Facts related to player injuries (Again, most of these are from Chapter 19):
Between the 8 BCS conferences and independents covering the time of early January 2012 to early January 2013 there were (at minimum) 282 season-ending injuries. 68% (190) of those were lower-body injuries (something, you would think, coaching staffs and trainers would be very interested in knowing). The NCAA "official" data (which is older data) says that lower-body injuries are roughly 50%. By the authors' best estimates knee injuries accounted for 93 of the season-ending injuries, 1/3 of the total in 2012.

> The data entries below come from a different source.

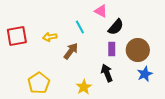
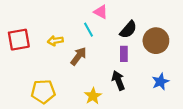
pink triangle: (101, 11) -> (101, 12), moved
brown circle: (138, 50) -> (156, 41), moved
yellow pentagon: (39, 83) -> (43, 92), turned 30

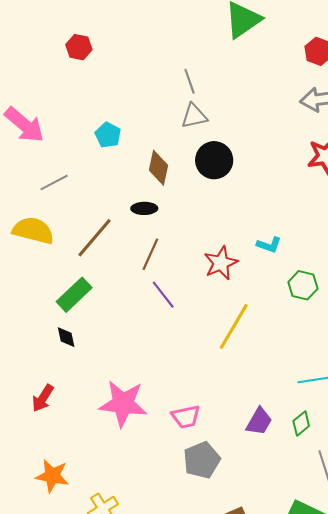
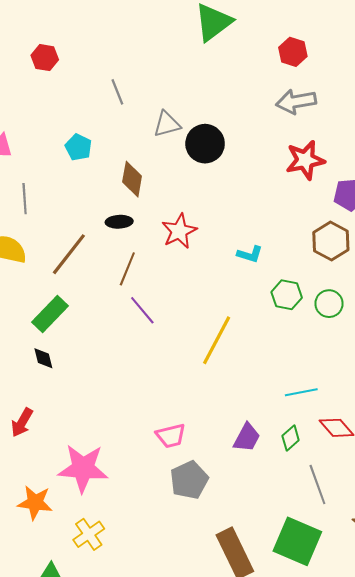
gray line: (190, 81) -> (117, 92), moved
black circle: (214, 160) -> (205, 144), moved
gray line: (54, 182) -> (25, 199), turned -64
red star: (221, 263) -> (179, 231), moved
pink star: (123, 404) -> (83, 468), moved

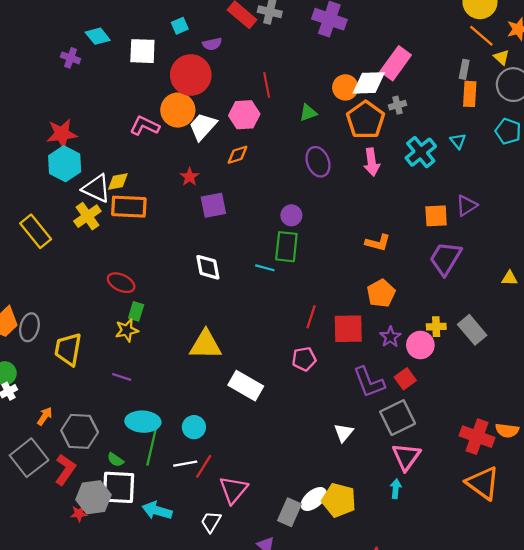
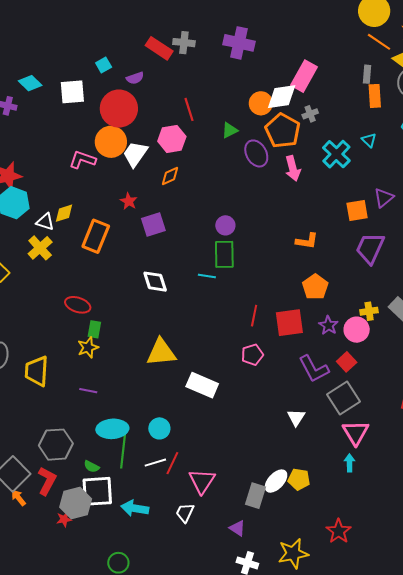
purple ellipse: (318, 162) -> (256, 153), moved
white triangle: (96, 188) -> (45, 222), size x0.7
orange rectangle: (129, 207) -> (96, 236), moved, turned -64
orange arrow: (45, 416) -> (18, 498), moved, turned -66
yellow pentagon: (339, 500) -> (299, 479), size x0.7

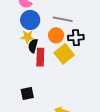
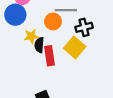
blue circle: (30, 20) -> (15, 15), moved
orange circle: (56, 35) -> (53, 21), moved

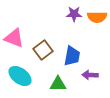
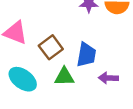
green triangle: (58, 84) -> (64, 77), moved

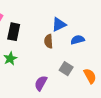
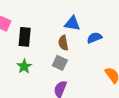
blue triangle: (59, 24) -> (72, 23), turned 42
gray square: (66, 69) -> (60, 63), moved

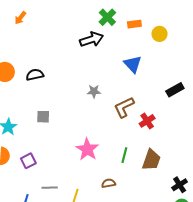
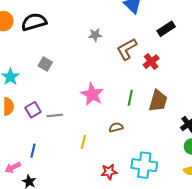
black semicircle: (35, 75) -> (34, 22), size x1.4
black rectangle: (175, 90) -> (166, 29), moved
gray square: (43, 117) -> (45, 64), turned 32
gray line: (50, 188) -> (55, 115), moved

Here are The Top 5 Season Ending Injuries (taken verbatim from Benedict and Keteyian's book)
1. Knee, 93
2.. Shoulder, 31
3. ACL, 29
4. Leg, 27
5. Ankle, 19
Much information on injuries is withheld by coaches, and conferences do not mandate that information to be given publicly. Verbatim from the book:
"It's just a competitive disadvantage for us when other teams don't [publicly report injuries] and we do, so that's going to be the road we take," said Washington's head coach, Steve Sarkisian, in September 2012, referring to his decision not to report or comment on injuries.
Page 274--275 of Benedict and Keteyian's book is a real treasure trove of info, I think for members of the public that actually have any concern for these players, and even more so would be useful data to coaches (throwing pearls before swine??) wanting to know methods and strategies for preventing/avoiding injuries. They call the 2012 data on injuries the "October Surprise".
"Just 20% of reported season-ending injuries came after October. But, in October alone, there were ninety-eight season-ending injuries. That works out to 35% of all season-ending injuries for 2012."
Month-By-Month Injury Breakdown Injury Breakdown IN 2012
December: 7 (one should point out here there are usually much fewer actual games in December, so that skews the data some, but still these numbers have a lot of implications)
There also is a very terrific piece of wisdom passed on here by Jim Thornton head athletic trainer at Clarion University of Pennsylvania and President of the National Athletic Trainer's Association. And here I will quote two paragraphs verbatim from the book:
"Football is a taxing sport that is a great sport, but by October you have to realize that they have been through spring conditioning, summer conditioning, camp and a season that has hitting, collisions, et cetera, associated with it and they get tired," Thornton said. "Subsequent to all this, the conditioning they get sometimes is not focused on what will prevent these injuries; rather, it is focused only on overall strength and getting 'big.' "
He added, "There has to be a paradigm shift that is specific to prevention and performance enhancement rather than just throwing weights around. The programs that are not focusing on these concepts are most likely the ones that have a higher incidence of injuries."
As a side note, it is worth mentioning that Bob Stoops of Oklahoma believes very strongly in full contact drills even in spring conditioning and camps. His team was the Big 12 LEADER in season-ending injuries at 8 for 2012.
Well, in all, it is a GREAT book. It is such a refreshing feeling to read a book about the dark side of college football without either sugar-coating it, or on the other side of the spectrum, glamorizing sex, drugs, and monetary corruption. One of the top 5 books on sports I have read in my life. I highly recommend you buy it. If you're willing to wait until August, you can get the book for about $14. Not bad for a taste of reality of what NCAA football is, minus Athletic Director window dressing, smiley faces, and blowing smoke up our skirts.